Q.アガサ・クリスティのおすすめミステリは?
A.『そして誰もいなくなった』『アクロイド殺し』『オリエント急行殺人事件』『ABC殺人事件』…?
もうやめよう!!!
もうやめようよこういうのは!!!!!
決して上に挙げた作品をディスっているわけではありません。
ただ、アガサ・クリスティのミステリをたくさん読んでいる人が、ベスト5に上の有名作品すべてを入れることがあるでしょうか?
正直、ほぼないであろうと言い切ることができます。
それはなぜか。
それは、アガサ・クリスティのミステリの面白さってトリックや真相のインパクトにはないからです。(上の有名作品って全部インパクト系ですよね)
アガサ・クリスティが上手いのは、人間心理の描き方と、それによる人間模様、つまりドラマなんですよ。
もっと言えば、上のような有名作品って、クリスティ作品全体から見るとちょっと浮いてる存在なんですよね。ファンの方ならわかりますけど、特に『そして誰もいなくなった』はクリスティ作品の中でめちゃくちゃ浮いてますし異色です。
アガサ・クリスティの面白い作品って上の有名作品のように一言でおすすめするのは難しいんです。面白さを説明しようと思ったらだいたい動機や人間関係まで踏み込まなきゃいけないので。
というわけで今回は、誰でも作れるようなランキングではなく、あくまで私がガッツリ熱意を込めて主観まみれのベスト15を、作ってみようと思います!
三谷幸喜版のリメイクドラマが相当面白くて、アクロイド殺しのリメイク『黒井戸殺し』はぜひ観ていただきたいです!
FODで観ることができるので、ぜひ!
Contents
ちなみに、アガサ・クリスティ自身の自薦ベスト10はこれ!
アガサ・クリスティは自薦ベスト10も発表していて、それがこれらになります(順不同)。
- 『そして誰もいなくなった』
- 『アクロイド殺し』
- 『オリエント急行の殺人』
- 『予告殺人』
- 『火曜クラブ』
- 『ゼロ時間へ』
- 『終りなき夜に生れつく』
- 『ねじれた家』
- 『無実はさいなむ』
- 『動く指』
アガサ・クリスティのおすすめミステリベスト15
15位:『ねじれた家』
ねじれた家に住む心のねじれた老人が毒殺された。根性の曲がった家族と巨額の財産を遺して。内部の者の犯行と思われ、若い後妻、金に窮していた長男などが疑心暗鬼の目を向け合う。そんななか、恐るべき第二の事件が……マザー・グースを巧みに組み入れ、独特の不気味さを醸し出す童謡殺人。
シリーズ:探偵なし
アガサ・クリスティ作品の中では個人的に結構異色な作品。ですがクリスティの自薦ベスト10に入っているんですよね。

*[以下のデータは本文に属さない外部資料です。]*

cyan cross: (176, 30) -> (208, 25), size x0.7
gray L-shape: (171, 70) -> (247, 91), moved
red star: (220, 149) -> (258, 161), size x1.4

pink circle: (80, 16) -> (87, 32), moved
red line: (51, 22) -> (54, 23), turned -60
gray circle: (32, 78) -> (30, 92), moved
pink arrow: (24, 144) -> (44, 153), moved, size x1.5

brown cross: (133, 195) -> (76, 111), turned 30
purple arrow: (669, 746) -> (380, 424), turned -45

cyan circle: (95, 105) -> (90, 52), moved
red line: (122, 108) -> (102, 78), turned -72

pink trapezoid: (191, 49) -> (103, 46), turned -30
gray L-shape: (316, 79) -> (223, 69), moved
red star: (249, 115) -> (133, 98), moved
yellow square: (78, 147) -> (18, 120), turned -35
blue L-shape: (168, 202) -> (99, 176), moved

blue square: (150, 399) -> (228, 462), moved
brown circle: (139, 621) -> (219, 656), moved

実は犯人のインパクトはクリスティ作品の中でもかなり強めで、未読なら読むことを強くおすすめしたい一作。衝撃の割に知名度が低いのでネタバレされてない人も多いでしょうし。ただ序盤中盤が退屈でリーダビリティが微妙なのが難点ですね。
某名作ミステリと話の流れが似ているので、ミステリファンなら読み比べも面白いかもしれません。(その話については映画『ねじれた家』の感想記事で述べています)
14位:『ナイルに死す』
美貌の資産家リネットと夫サイモンのハネムーンはナイル河をさかのぼる豪華客船の船上で暗転した。轟く一発の銃声。サイモンのかつての婚約者が銃を片手に二人をつけていたのだ。嫉妬に狂っての凶行か?……だが事件は意外な展開を見せる。船に乗り合わせたポアロが暴き出す意外な真相とは?
シリーズ:ポアロ
名作との呼び声高い『ナイルに死す』を14位に。
この作品はとにかくボリュームが強烈ですが、その分人間ドラマが重厚で抜群な面白さです。正直殺人がおまけに感じるレベル。冒頭のまえがきでクリスティも語っていますが、登場人物が本当にリアルに感じられます。クリスティ作品の面白さが十二分に発揮された作品としてはやはりこれは外せませんね。

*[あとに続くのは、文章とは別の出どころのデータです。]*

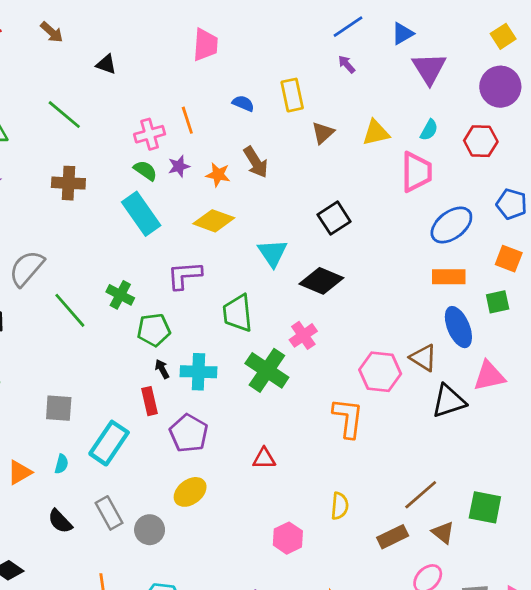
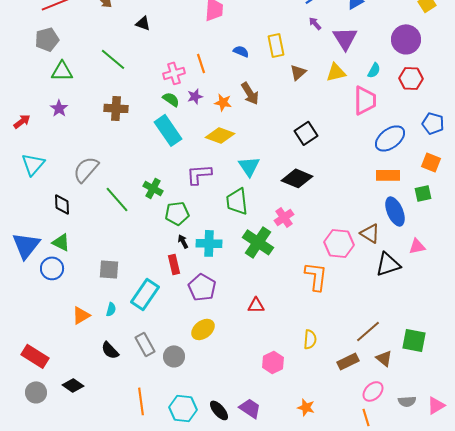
purple triangle: (429, 68) -> (345, 38), moved
purple circle: (500, 87) -> (406, 39), moved
cyan triangle: (273, 253) -> (249, 166), moved
pink triangle: (489, 376) -> (417, 246), size x0.7

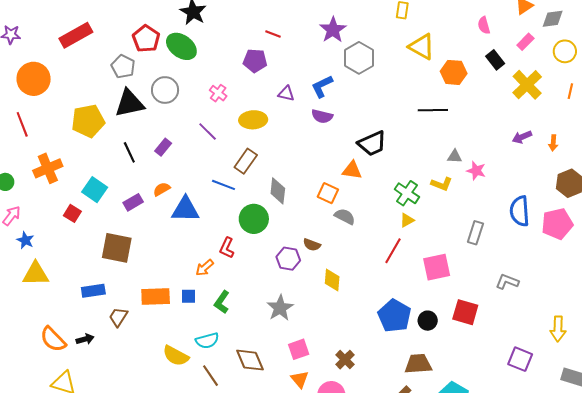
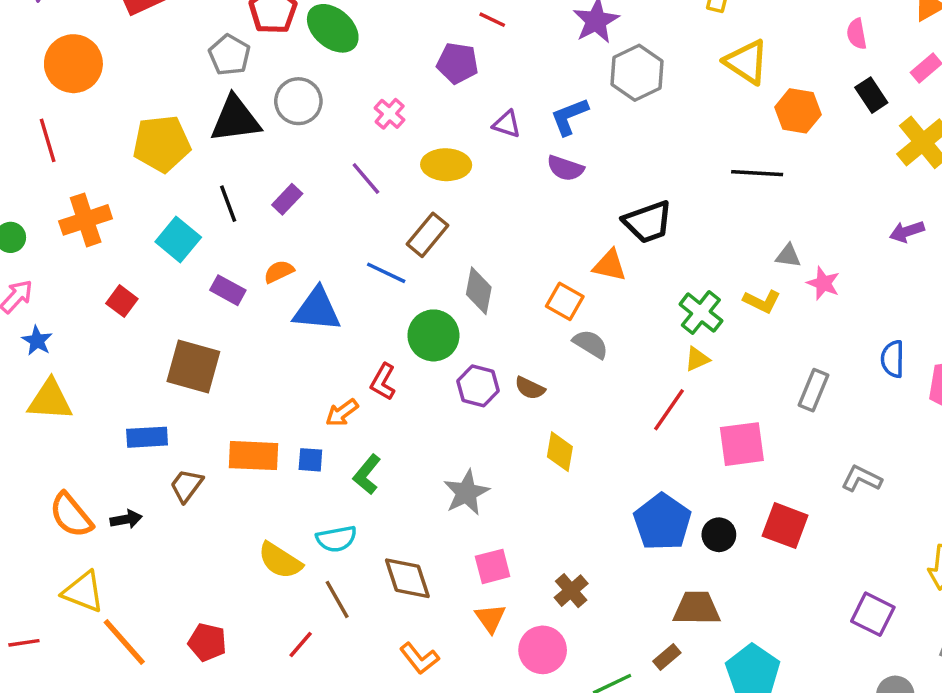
cyan square: (95, 190) -> (178, 240), moved
purple rectangle: (133, 202) -> (228, 290), turned 54
blue semicircle: (520, 211) -> (893, 359), size x0.7
purple hexagon: (288, 259) -> (478, 386), moved

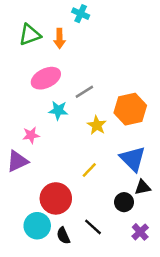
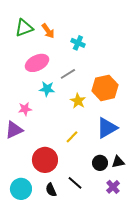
cyan cross: (81, 14) -> (78, 43), moved
orange arrow: (60, 38) -> (48, 31), turned -35
blue triangle: (133, 159) -> (107, 128), turned 45
black triangle: (143, 187) -> (118, 162), moved
cyan circle: (37, 226) -> (21, 189), moved

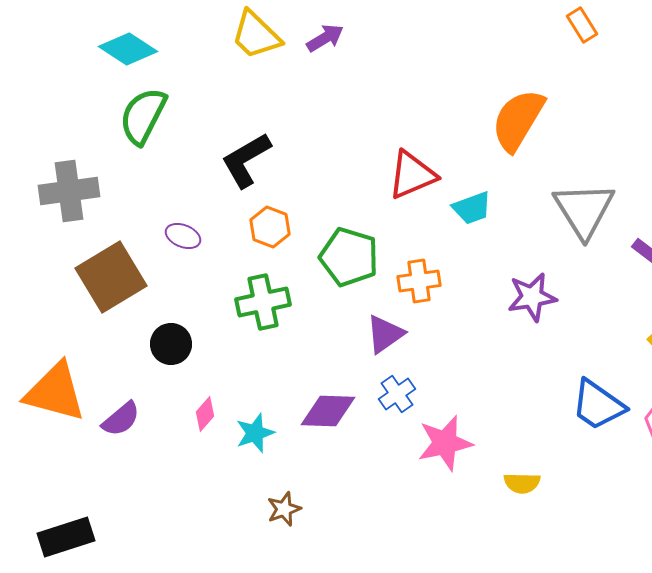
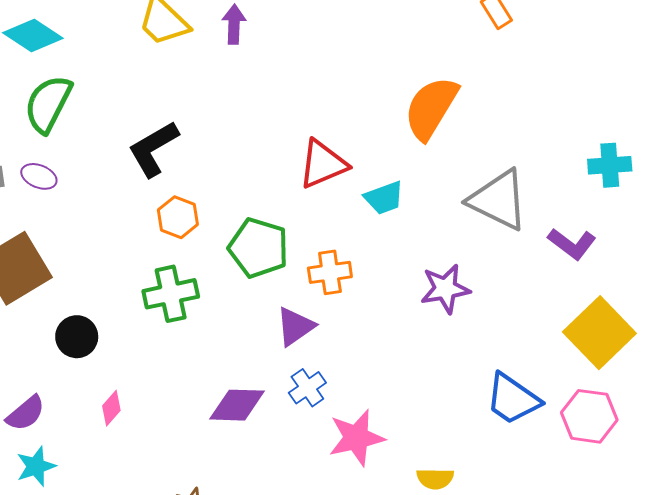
purple arrow: (325, 38) -> (234, 24), turned -57
gray triangle: (584, 210) -> (498, 200), turned -32
purple ellipse: (183, 236) -> (39, 176), moved
cyan star: (255, 433) -> (36, 466), moved

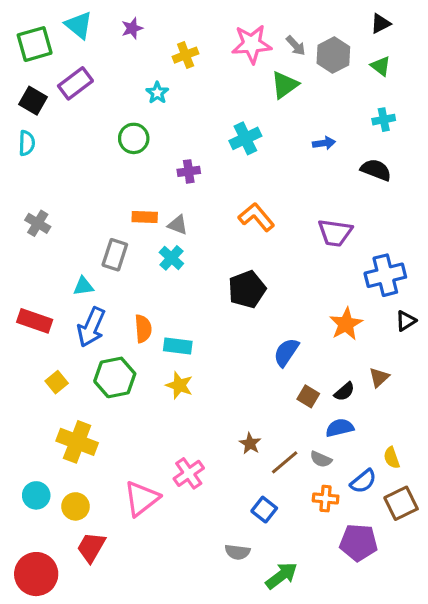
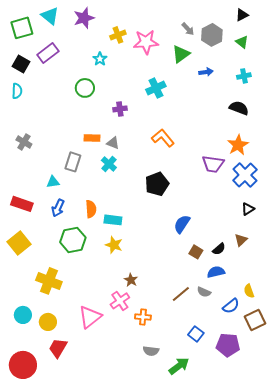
purple star: (132, 28) -> (84, 18), size x1.5
pink star: (252, 44) -> (146, 42), moved
blue arrow: (324, 143) -> (206, 72), moved
purple trapezoid: (335, 233) -> (213, 164), moved
blue cross: (385, 275) -> (245, 175), turned -30
black triangle: (406, 321) -> (248, 209), moved
orange star: (346, 324) -> (238, 145), moved
blue arrow: (91, 327) -> (58, 208), size x0.7
yellow square: (57, 382) -> (19, 243), moved, size x1.6
brown star: (250, 443) -> (131, 280), moved
orange cross: (326, 499) -> (143, 317), moved
blue square: (264, 510) -> (196, 334), moved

ただ、やはりこれもクリスティ作品の特徴なんですが、重厚なドラマとこのボリュームを支える「ミステリ的面白さ」や「真相の意外性」が若干不足している感も否めません。面白いですが、惜しいと思わなくもない、そんな作品です。
この作品はAmazonのオーディオブックサービス、Audibleで聴くことができます。
13位:『無実はさいなむ』
資産家の義母を殺害した罪で獄に繋がれたジャッコは、懸命に無実を主張した。が、それもかなわず彼は獄中で死亡した。やがて、その二年後、一人の男が現われた。ジャッコの冤罪を証明する証拠をもっているというのだ。まもなくジャッコの完璧なアリバイが証明され、事態は混迷してゆく……。
シリーズ:探偵なし(ドラマ版はマープル)
私の中で、『葬儀を終えて』と並んで始まり方が素晴らしい作品がこちら。
一族が集まる屋敷の中で殺人が起き、その犯人として捕まったジャッコが獄中で死亡。
それで事件は全て終わったと思いきや、1年後、屋敷にジャッコのアリバイを証明できるという男が訪れて真犯人が罪を逃れているという疑念が渦巻き始める。

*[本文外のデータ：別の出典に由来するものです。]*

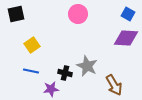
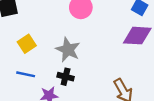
gray star: (87, 66) -> (68, 50), moved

実はドナルド・サザーランド主演で『ドーバー海峡殺人事件』として映画化され、最近では3話のドラマとして新たに映像化されました。
そちらの新しいドラマ版が非常に面白いので一押しです。ただ動画配信サービスでは配信されていないのがつらいところ…。Amazonオリジナル作品っぽいしなんでプライムで配信しないんだろう…。
12位:『鏡は横にひび割れて』
新興住宅地が作られ、セント・メアリ・ミードの風景もどんどん変わってゆく。だがミス・マープルの好奇心だけはいつも変わらない。有名女優が村に引っ越してきて、いわくつきの家に住み始めた。その引っ越しパーティの席上、招待客が死亡してしまう。永遠の名老婦人探偵マープルが謎に挑む。
シリーズ:マープル
なぜあの大女優はあの時、凍りついたような表情を浮かべていたのか。
その謎の真相が全てといっていいこの作品。一度読んだら忘れられない衝撃をもたらしてくれます。
事件の動機「ホワイダニット」を解き明かす作品としては一級品であることは間違いありません。ミステリに求めるものはトリックや論理よりもドラマだという方には一押しの作品ですね。
11位:『死との約束』
「いいかい、彼女を殺してしまわなきゃ……」エルサレムを訪れていたポアロが耳にした男女の囁きはやがて死海の方へ消えていった。なぜこうも犯罪を連想させるものにぶつかるのか? そんな思いが現実となったように殺人は起こった。謎に包まれた死海を舞台に、ポアロの慧眼が真実を暴く。
シリーズ:ポアロ
過去に『死海殺人事件』として映画化もされた作品。(『白昼の悪魔』は地中海殺人事件、『ナイルに死す』はナイル殺人事件として映画化されました。どれも旅情あるミステリという点で共通していますね)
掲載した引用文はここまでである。